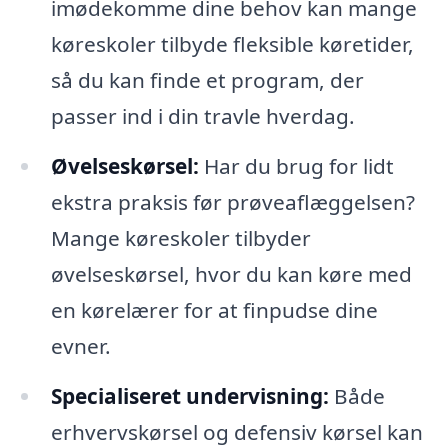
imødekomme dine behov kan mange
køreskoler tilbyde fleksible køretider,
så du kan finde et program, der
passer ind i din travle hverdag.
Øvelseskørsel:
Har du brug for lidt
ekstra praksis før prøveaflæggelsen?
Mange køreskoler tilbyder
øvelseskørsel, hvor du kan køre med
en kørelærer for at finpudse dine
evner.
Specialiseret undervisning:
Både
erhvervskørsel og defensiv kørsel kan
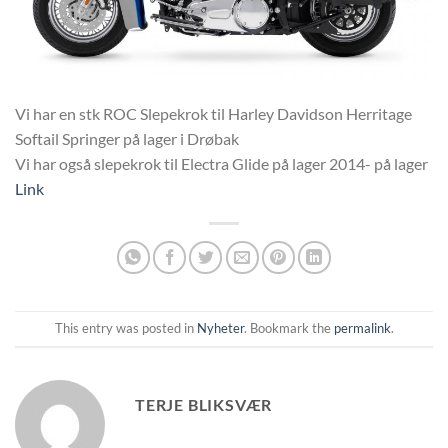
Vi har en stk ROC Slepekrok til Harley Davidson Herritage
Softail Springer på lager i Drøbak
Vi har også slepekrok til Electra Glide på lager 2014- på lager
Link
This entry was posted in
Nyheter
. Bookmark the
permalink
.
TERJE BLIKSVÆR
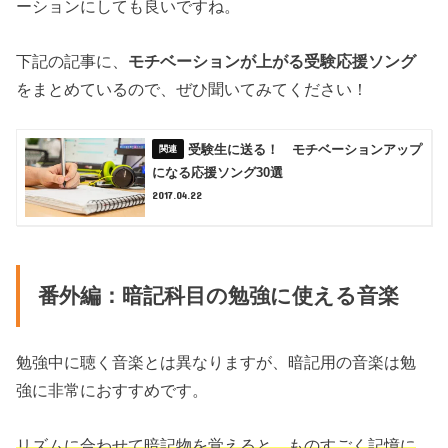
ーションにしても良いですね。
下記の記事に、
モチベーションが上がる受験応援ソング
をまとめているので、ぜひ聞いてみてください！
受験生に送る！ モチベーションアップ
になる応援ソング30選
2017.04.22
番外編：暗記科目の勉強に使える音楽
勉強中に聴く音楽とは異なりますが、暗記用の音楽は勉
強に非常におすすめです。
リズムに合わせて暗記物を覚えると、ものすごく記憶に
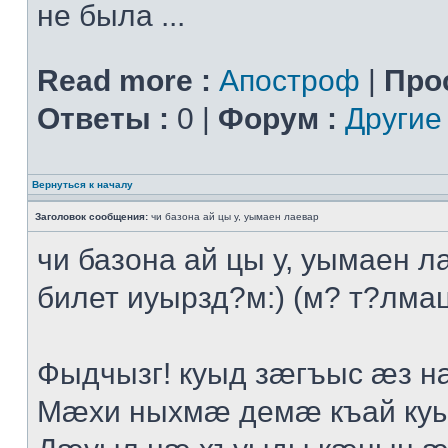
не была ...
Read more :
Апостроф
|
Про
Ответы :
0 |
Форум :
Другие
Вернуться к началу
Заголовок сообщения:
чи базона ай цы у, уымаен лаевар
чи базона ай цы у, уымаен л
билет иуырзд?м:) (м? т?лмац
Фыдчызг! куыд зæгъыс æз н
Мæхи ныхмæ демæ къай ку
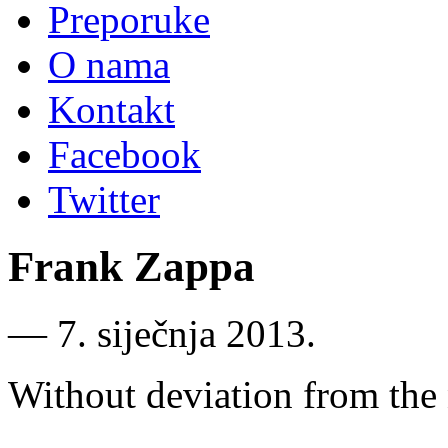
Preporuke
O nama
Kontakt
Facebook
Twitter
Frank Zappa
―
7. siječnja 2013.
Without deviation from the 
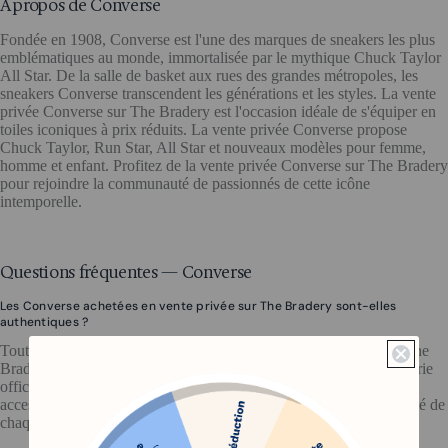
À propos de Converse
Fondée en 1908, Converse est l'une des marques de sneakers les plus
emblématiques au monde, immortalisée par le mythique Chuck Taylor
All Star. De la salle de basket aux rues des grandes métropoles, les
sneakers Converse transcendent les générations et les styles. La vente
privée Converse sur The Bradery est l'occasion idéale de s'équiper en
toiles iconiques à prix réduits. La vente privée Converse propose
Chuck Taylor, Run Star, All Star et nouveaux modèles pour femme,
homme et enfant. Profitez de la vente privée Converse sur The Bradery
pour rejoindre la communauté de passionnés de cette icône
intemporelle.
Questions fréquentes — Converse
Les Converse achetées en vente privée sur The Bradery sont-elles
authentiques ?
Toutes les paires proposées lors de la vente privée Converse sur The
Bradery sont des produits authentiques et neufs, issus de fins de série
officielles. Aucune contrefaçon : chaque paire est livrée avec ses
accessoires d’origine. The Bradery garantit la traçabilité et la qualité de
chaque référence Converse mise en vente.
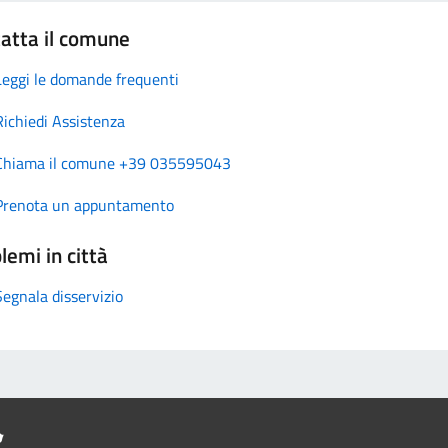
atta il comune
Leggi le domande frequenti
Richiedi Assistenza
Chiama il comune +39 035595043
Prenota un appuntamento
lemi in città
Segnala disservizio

━━━

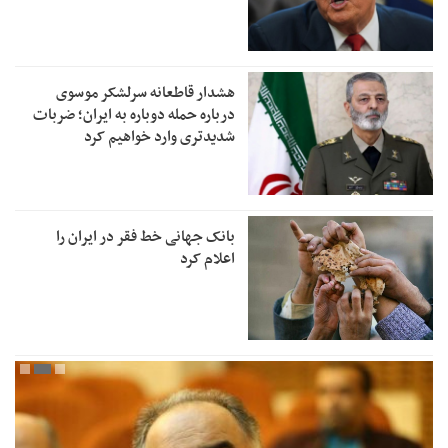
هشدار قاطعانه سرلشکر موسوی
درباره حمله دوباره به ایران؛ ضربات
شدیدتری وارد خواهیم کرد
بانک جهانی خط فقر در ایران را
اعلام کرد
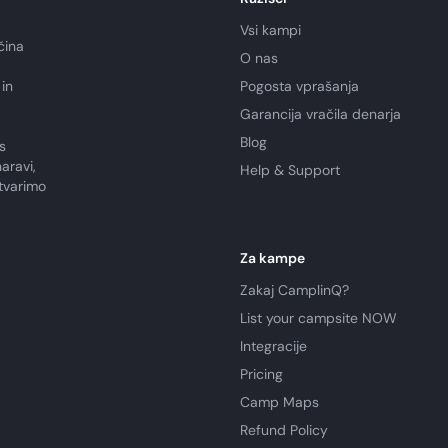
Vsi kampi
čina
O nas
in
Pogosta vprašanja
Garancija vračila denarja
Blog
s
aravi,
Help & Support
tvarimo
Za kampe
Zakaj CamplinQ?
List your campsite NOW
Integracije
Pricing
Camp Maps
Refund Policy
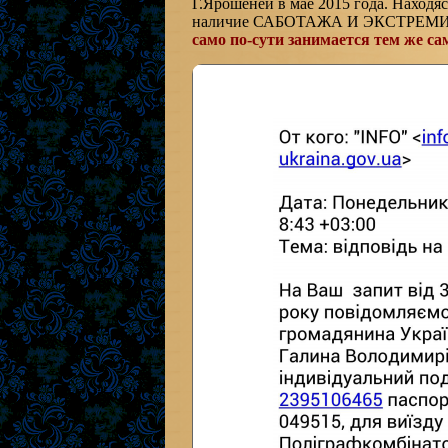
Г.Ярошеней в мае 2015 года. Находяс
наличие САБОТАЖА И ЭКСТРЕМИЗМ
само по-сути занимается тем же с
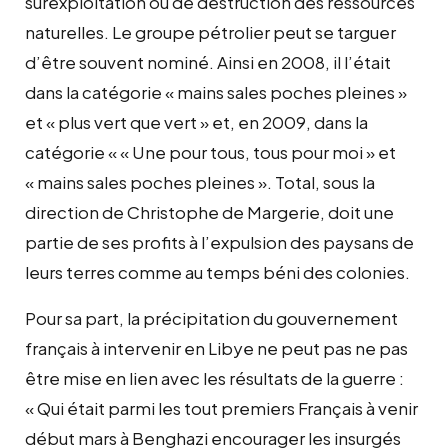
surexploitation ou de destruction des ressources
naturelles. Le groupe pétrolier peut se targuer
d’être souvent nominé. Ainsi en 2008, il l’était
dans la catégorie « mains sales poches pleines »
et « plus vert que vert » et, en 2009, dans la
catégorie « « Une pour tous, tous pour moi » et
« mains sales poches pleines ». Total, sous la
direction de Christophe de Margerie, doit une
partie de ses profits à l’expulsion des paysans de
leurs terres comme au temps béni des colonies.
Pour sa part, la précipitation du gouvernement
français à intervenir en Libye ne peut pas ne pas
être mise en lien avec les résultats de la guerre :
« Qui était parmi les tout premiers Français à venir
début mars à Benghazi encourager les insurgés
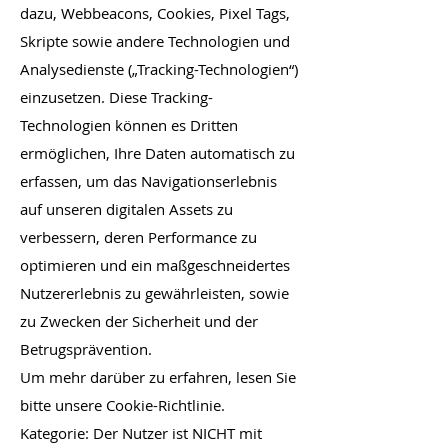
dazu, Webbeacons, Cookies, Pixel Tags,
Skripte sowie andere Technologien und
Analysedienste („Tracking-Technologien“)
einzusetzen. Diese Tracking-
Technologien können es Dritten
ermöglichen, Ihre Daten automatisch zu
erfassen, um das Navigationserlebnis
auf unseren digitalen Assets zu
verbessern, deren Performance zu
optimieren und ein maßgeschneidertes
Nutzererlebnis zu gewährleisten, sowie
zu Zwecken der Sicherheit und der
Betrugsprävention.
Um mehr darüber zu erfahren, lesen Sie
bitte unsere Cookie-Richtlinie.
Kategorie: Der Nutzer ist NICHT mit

━━━

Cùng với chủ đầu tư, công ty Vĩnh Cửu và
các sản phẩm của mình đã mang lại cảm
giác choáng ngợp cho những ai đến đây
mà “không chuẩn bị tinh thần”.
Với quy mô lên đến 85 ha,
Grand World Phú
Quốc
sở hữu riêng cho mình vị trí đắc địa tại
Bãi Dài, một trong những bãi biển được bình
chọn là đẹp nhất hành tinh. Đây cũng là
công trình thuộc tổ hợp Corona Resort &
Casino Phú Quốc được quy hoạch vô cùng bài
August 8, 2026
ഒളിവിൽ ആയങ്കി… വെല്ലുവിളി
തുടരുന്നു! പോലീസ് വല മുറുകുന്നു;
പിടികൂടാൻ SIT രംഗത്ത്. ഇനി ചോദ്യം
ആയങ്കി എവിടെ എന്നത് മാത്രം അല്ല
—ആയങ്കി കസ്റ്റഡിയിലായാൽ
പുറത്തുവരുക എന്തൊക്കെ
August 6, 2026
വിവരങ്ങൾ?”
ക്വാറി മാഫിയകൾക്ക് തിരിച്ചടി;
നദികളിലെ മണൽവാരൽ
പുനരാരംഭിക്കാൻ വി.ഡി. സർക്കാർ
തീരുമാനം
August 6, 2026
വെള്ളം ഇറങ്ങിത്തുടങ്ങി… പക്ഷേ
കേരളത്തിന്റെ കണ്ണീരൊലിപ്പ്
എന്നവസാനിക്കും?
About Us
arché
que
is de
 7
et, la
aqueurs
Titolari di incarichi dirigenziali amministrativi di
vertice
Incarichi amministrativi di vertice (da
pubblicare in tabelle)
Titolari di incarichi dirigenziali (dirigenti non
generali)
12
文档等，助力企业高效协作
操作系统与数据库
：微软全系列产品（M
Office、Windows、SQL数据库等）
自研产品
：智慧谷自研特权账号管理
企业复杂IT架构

━━━

» Problem:
In the listing above, find the line containing "erfassen, um das Navigationserlebnis" and the line containing "Kategorie: Der Nutzer ist NICHT mit", then quote both, plus every line between them, exactly as written.

» Response to the exercise:
erfassen, um das Navigationserlebnis
auf unseren digitalen Assets zu
verbessern, deren Performance zu
optimieren und ein maßgeschneidertes
Nutzererlebnis zu gewährleisten, sowie
zu Zwecken der Sicherheit und der
Betrugsprävention.
Um mehr darüber zu erfahren, lesen Sie
bitte unsere Cookie-Richtlinie.
Kategorie: Der Nutzer ist NICHT mit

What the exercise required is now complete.